Introducing DocArray → A type agnostic data structure!



Original Source Here

Overview

For data scientists and engineers, speed is important along with accuracy. For accuracy, we built Finetuner, which lets you finetune neural networks to achieve top performance on downstream tasks. Concerning speed, Jina was already fast, but now it’s even faster. That’s all down to DocArray – the perfect scalable data structure for deep learning. DocArray has been created to remove all the shortcomings in existing data structures, especially for ML and data science-related tasks. Here is a comparison of DocArray with other data structures.

Installation

DocArray is included with Jina 3.0 and above, and it can be accessed after installation. You can install it:

  1. Via Pip (no extra dependency installed): pip install docarray
  2. Via conda (no extra dependency installed): conda install -c conda-forage docarray
  3. Full install: pip install "docarray[full]"

For more details on installation, please refer to this documentation.

Features

DocArray is the first step towards standardizing a data structure for machine learning and data science. The aim of DocArray is to provide a single, robust, efficient, and powerful data structure for all your data processing needs. It comes packed with the following features:

  • Easy to use: DocArray is completely independent of Jina. It can be used to handle unstructured data without any prior knowledge of Jina’s framework.

  • Support for multiple data types: DocArray supports all kinds of data including text, image, audio, video, and data types like ndarray, JSON, or Pandas dataframe.

  • Easy operations: Sharing data over a network is easier with DocArray since it allows serialization and deserialization of data ensuring network packets are transmitted fast and not lost. Not only this, it’s now easier to create, vectorize and embed Documents without external processing.
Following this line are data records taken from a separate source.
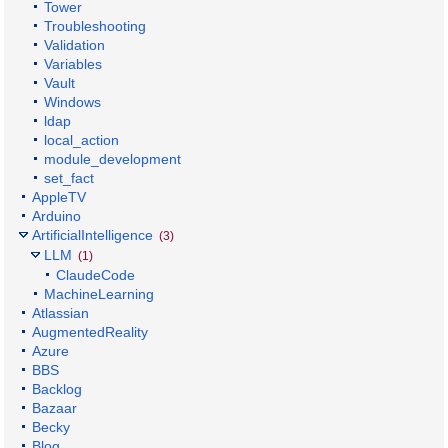
Tower
Troubleshooting
Validation
Variables
Vault
Windows
ldap
local_action
module_development
set_fact
AppleTV
Arduino
ArtificialIntelligence
(3)
LLM
(1)
ClaudeCode
MachineLearning
Atlassian
AugmentedReality
Azure
BBS
Backlog
Bazaar
Becky
Blog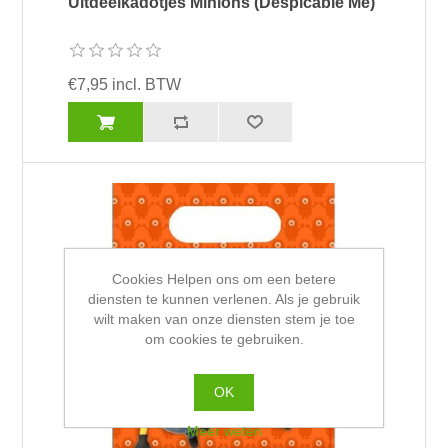
Uitdeelkadotjes Minions (Despicable Me)
€7,95 incl. BTW
Cookies Helpen ons om een betere
diensten te kunnen verlenen. Als je gebruik
wilt maken van onze diensten stem je toe
om cookies te gebruiken.
OK
Meer weten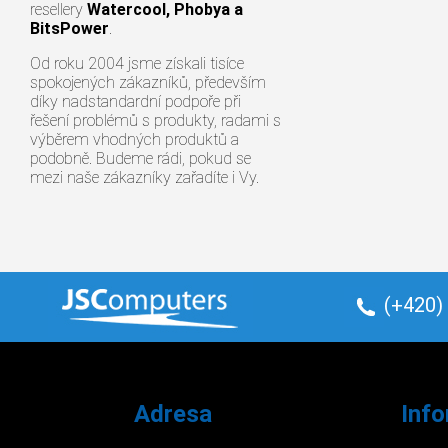
resellery
Watercool, Phobya a
BitsPower
.
Od roku 2004 jsme získali tisíce
spokojených zákazníků, především
díky nadstandardní podpoře při
řešení problémů s produkty, radami s
výběrem vhodných produktů a
podobně. Budeme rádi, pokud se
mezi naše zákazníky zařadíte i Vy.
(+420)
Adresa
Inf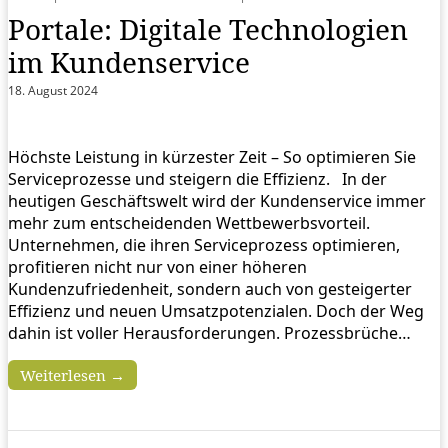
Portale: Digitale Technologien
im Kundenservice
18. August 2024
Höchste Leistung in kürzester Zeit – So optimieren Sie
Serviceprozesse und steigern die Effizienz. In der
heutigen Geschäftswelt wird der Kundenservice immer
mehr zum entscheidenden Wettbewerbsvorteil.
Unternehmen, die ihren Serviceprozess optimieren,
profitieren nicht nur von einer höheren
Kundenzufriedenheit, sondern auch von gesteigerter
Effizienz und neuen Umsatzpotenzialen. Doch der Weg
dahin ist voller Herausforderungen. Prozessbrüche…
Weiterlesen →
  • Ultra-fast: DocArray is much faster than the previous DocumentArray that was built into Jina core. We conducted tests on 100,000 Documents/DocumentArrays averaged over 5 repetitions, and the results speak for themselves:

image

  • Neural Search Ready: DocArray is a one-stop solution for all your data pre-processing needs. It comes pre-loaded with basic functionalities like .embed(), .match(), etc. to ensure easy compatibility with Jina core and letting you build neural search solutions in no time.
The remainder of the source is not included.